米沢藩の御用絵師をつとめた目賀多家は、幕末にいたるまで代々江戸の鍛冶橋狩野家に入門して画技を習得し、狩野派の画風を継承した。目賀多家は二家あり、本家である幽雲系を北目賀多、分家である雲川系を南目賀多と呼んでいた。
目賀多家の祖・信明は近江の人で、京都で狩野派の絵を学び「洞雲」と号し、上杉定勝の時代に米沢藩に絵師として召し抱えられた。定勝の命により米沢藩領内と城下の絵図を作成したと伝えられている。洞雲の養子・信相が幽雲と号して北目賀多家の祖となり、洞雲の長男・守息が雲川と号して南目賀多家の祖となった。
南目賀多家には「雲川」を襲名したものが、守息、信與、信済と3人おり、そのうち祖である守息は「古雲川」の異称を持ち、その技法は高く評価されている。雲川守息は、承応年中に江戸に上り、狩野探幽に師事した。父・洞雲の逝去時から上杉綱勝に起用され、藩士身分制度のうち法体という高位の列に加えられ、近習組に召し入れとなった。この頃から雲川と号し、綱勝の江戸参勤に随行し、元禄4年には法橋に叙された。

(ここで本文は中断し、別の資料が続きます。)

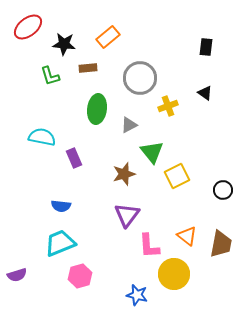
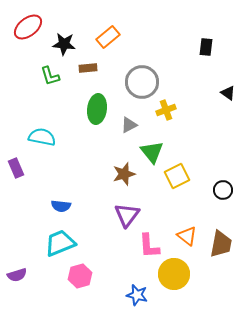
gray circle: moved 2 px right, 4 px down
black triangle: moved 23 px right
yellow cross: moved 2 px left, 4 px down
purple rectangle: moved 58 px left, 10 px down
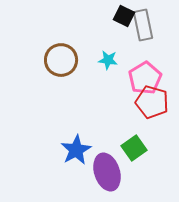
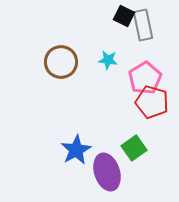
brown circle: moved 2 px down
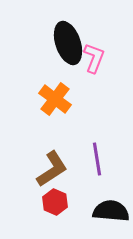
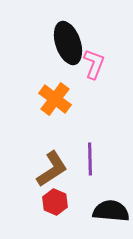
pink L-shape: moved 6 px down
purple line: moved 7 px left; rotated 8 degrees clockwise
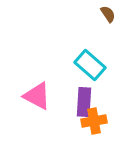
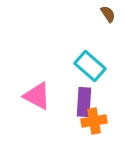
cyan rectangle: moved 1 px down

目賀多雲川守息(1641-1714)めかた・うんせん・もりやす
寛永18年生まれ。目賀多洞雲の長男。南目賀多家の祖。名は守息、幼名は吉之丞。承応年中、江戸に上り狩野探幽に師事した。明暦年間に帰藩し、絵師として召し抱えられ、延宝8年雲川と号した。元禄4年法橋に叙せられた。宝永5年隠居。正徳4年、74歳で死去した。